On the 16th October, the Landers at last started in a wretched canoe, for which the king had made them pay a high price, with paddles they had stolen, because no one would sell them any. This was the first time they had been able to embark on the Niger without help from the natives. They went down the river, whose width varies greatly, avoiding large towns as much as possible, for they had no means of satisfying the extortions of the chiefs. No incident of note occurred before Egga was reached, if we except a terrible storm which overtook the travellers when, unable to land in the marshes bordering the river, they had allowed their boat to drift with the current, and during which they were all but upset by the hippopotami playing about on the surface of the water. All this time the Niger flowed in an E.S.E. direction, now eight, now only two miles in width. The current was so rapid that the boat went at the rate of four or five miles an hour.

"They were all but upset."

On the 19th October the Landers passed the mouth of the Coudonia, which Richard had crossed near Cuttup on his first expedition, and a little later they came in sight of Egga. The landing-place was soon reached by way of a bay encumbered with an immense number of large and heavy canoes full of merchandise, with the prows daubed with blood, and covered with feathers, as charms against thieves.

The chief, to whom the travellers were at once conducted, was an old man with a long white beard, whose appearance would have been venerable and patriarchal had he not laughed and played in quite a childish manner. The natives assembled in hundreds to see the strange-looking visitors, and the latter had to place three men as sentinels outside their door to keep the curious at a distance.

Square stool belonging to the King of Bornou.
(Fac-simile of early engraving.)

Lander says that Benin and Portuguese cloths are sold at Egga by many of its inhabitants, so that it would appear that some kind of communication is kept up between the sea-coast and this place. The people are very speculative and enterprising, and numbers of them employ all their time solely in trading up and down the Niger. They live entirely in their canoes, over which they have a shed, that answers completely every purpose for which it is intended, so that, in their constant peregrinations, they have no need of any other dwelling or shelter than that which their canoes afford them....

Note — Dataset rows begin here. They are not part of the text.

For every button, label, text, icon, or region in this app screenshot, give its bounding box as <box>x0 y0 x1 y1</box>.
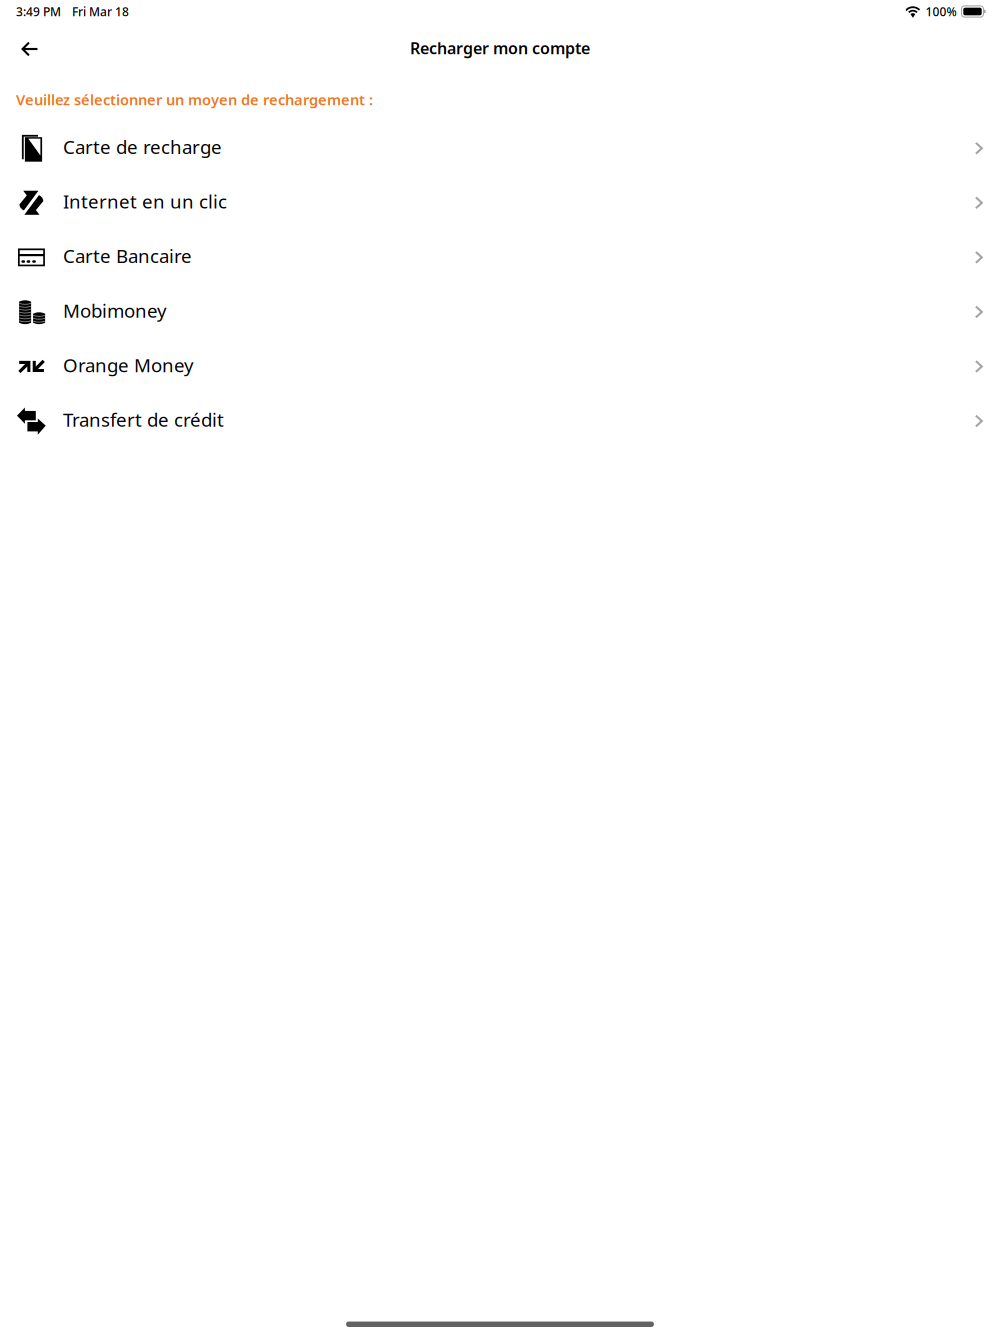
staticText: Transfert de crédit <box>63 407 224 432</box>
staticText: Mobimoney <box>63 298 167 323</box>
button[interactable]: Carte Bancaire <box>0 230 1000 285</box>
button[interactable]: Back <box>7 26 51 70</box>
button[interactable]: Carte de recharge <box>0 121 1000 176</box>
staticText: Carte de recharge <box>63 134 222 159</box>
staticText: Veuillez sélectionner un moyen de rechar… <box>16 90 373 109</box>
staticText: Carte Bancaire <box>63 244 192 268</box>
button[interactable]: Orange Money <box>0 339 1000 394</box>
staticText: Recharger mon compte <box>410 37 590 59</box>
staticText: 100% <box>926 4 956 19</box>
button[interactable]: Transfert de crédit <box>0 394 1000 448</box>
staticText: Internet en un clic <box>63 189 227 214</box>
staticText: Fri Mar 18 <box>72 4 129 19</box>
staticText: Orange Money <box>63 353 194 377</box>
button[interactable]: Mobimoney <box>0 285 1000 339</box>
button[interactable]: Internet en un clic <box>0 176 1000 230</box>
staticText: 3:49 PM <box>16 4 61 19</box>
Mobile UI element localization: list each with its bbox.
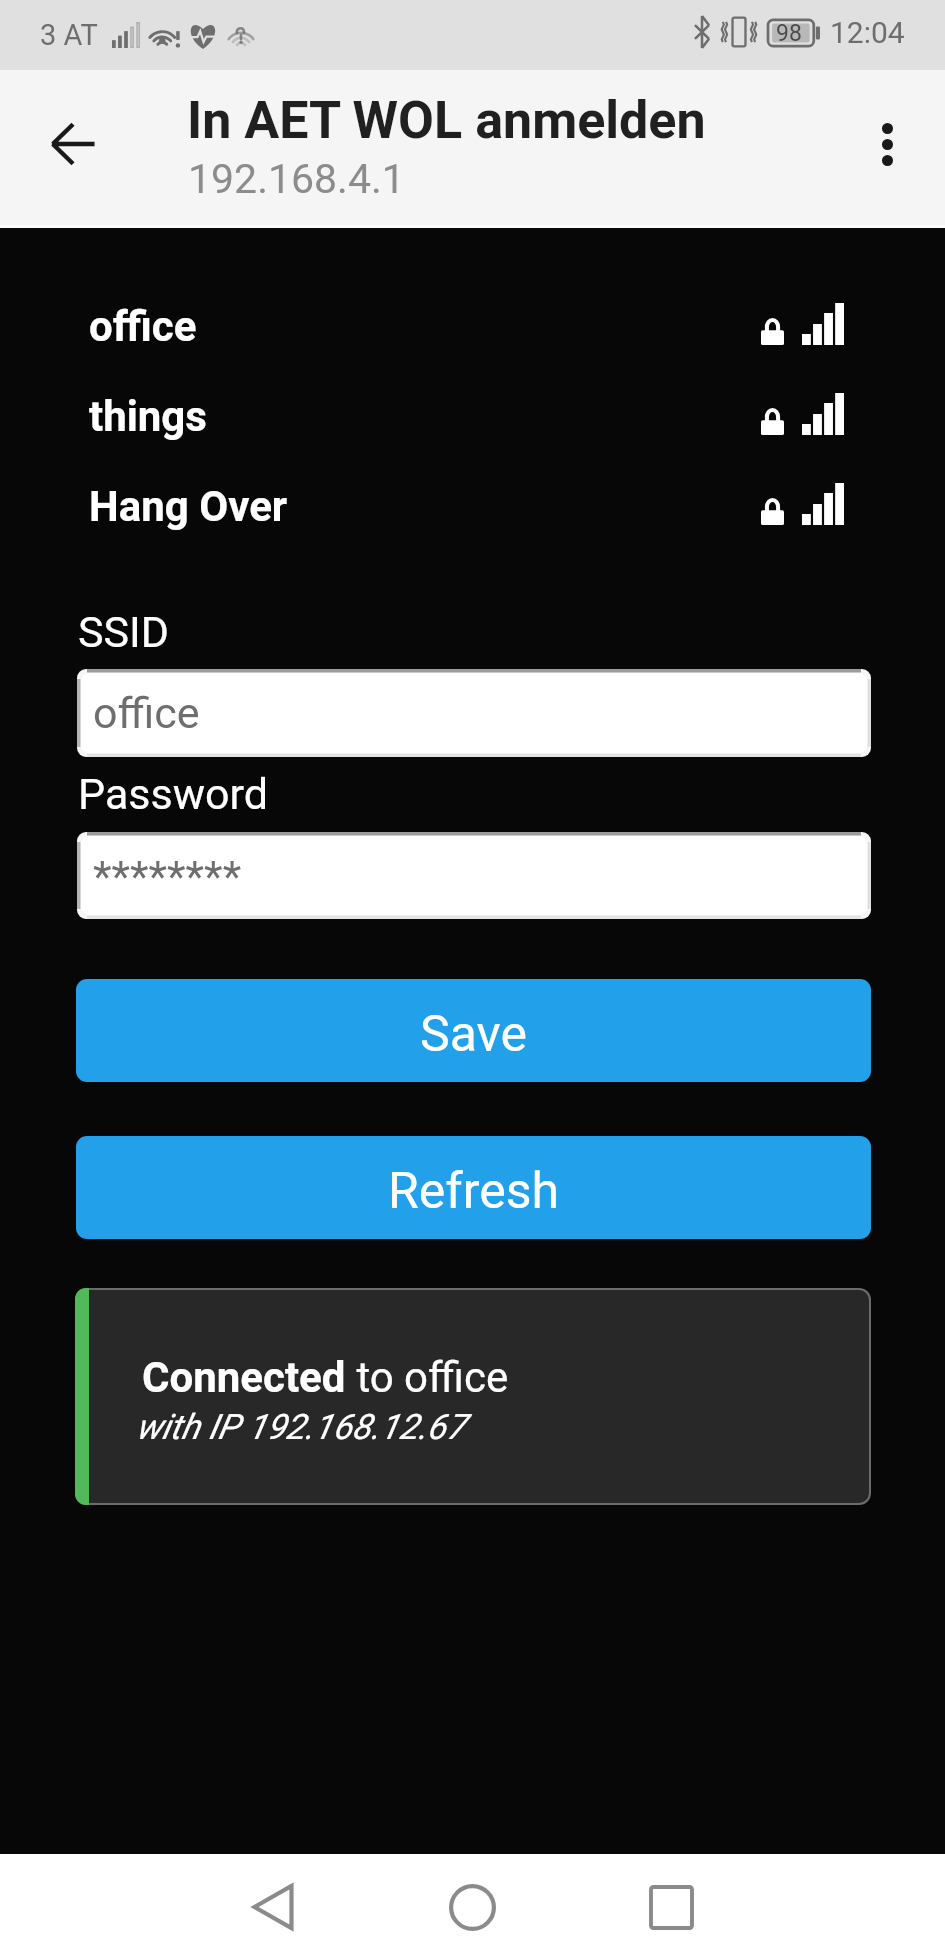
staticText: Save [420,1005,527,1064]
staticText: Hang Over [89,482,288,531]
staticText: In AET WOL anmelden [187,90,706,151]
button[interactable]: ******** [77,832,871,919]
staticText: 3 AT [40,18,98,52]
button[interactable]: Home [422,1854,522,1960]
staticText: with IP 192.168.12.67 [136,1407,465,1448]
button[interactable]: More options [845,102,929,186]
staticText: 98 [776,20,802,47]
staticText: 12:04 [830,15,905,50]
button[interactable]: Hang Over [0,461,945,551]
button[interactable]: office [77,669,871,757]
button[interactable]: Recent apps [621,1854,721,1960]
staticText: ******** [93,851,242,901]
staticText: office [93,688,200,738]
staticText: office [89,302,197,351]
button[interactable]: things [0,371,945,461]
staticText: SSID [78,607,169,657]
staticText: to office [346,1353,509,1402]
staticText: Connected [142,1353,346,1402]
button[interactable]: Back [223,1854,323,1960]
button[interactable]: Navigate up [27,98,119,190]
staticText: Password [78,769,268,819]
staticText: things [89,392,207,441]
button[interactable]: office [0,281,945,371]
button[interactable]: Refresh [76,1136,871,1239]
button[interactable]: Save [76,979,871,1082]
staticText: Refresh [388,1162,560,1221]
staticText: 192.168.4.1 [188,155,405,203]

"Their belief," says Lander, "that we possessed the power of doing anything we wished, was at first amusing enough, but their importunities went so far that they became annoying. They applied to us for charms to avert wars and other national calamities, to make them rich, to prevent the crocodiles from carrying off the people, and for the chief of the fishermen to catch a canoe-load of fish every day, each request being accompanied with some sort of present, such as country beer, goora-nuts, cocoa-nuts, lemons, yams, rice, &c., in quantity proportionate to the value of their request.

"The curiosity of the people to see us is so intense, that we dare not stir out of doors, and therefore we are compelled to keep our door open all day long for the benefit of the air, and the only exercise which we can take is by walking round and round our hut like wild beasts in a cage. The people stand gazing at us with visible emotions of amazement and terror; we are regarded, in fact, in just the same light as the fiercest tigers in Europe. If we venture to approach too near the doorway, they rush backwards in a state of the greatest alarm and trepidation; but when we are at the opposite side of the hut they draw as near as their fears will permit them, in silence and caution.